WHAT YOU WILL DO – Copy out, exactly and with nothing else, the stretch of lines that starts at the line containing "комбинированных систем позволяет добиться" and finishes at the end of the data.

Saved data entries:
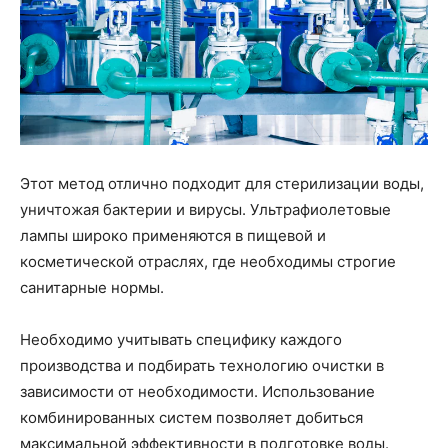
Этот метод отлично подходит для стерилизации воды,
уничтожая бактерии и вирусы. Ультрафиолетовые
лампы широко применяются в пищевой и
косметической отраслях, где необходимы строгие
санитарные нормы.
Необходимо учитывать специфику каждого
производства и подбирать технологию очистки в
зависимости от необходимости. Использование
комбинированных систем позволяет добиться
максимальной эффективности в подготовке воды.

ANSWER TO THE EXERCISE –
комбинированных систем позволяет добиться
максимальной эффективности в подготовке воды.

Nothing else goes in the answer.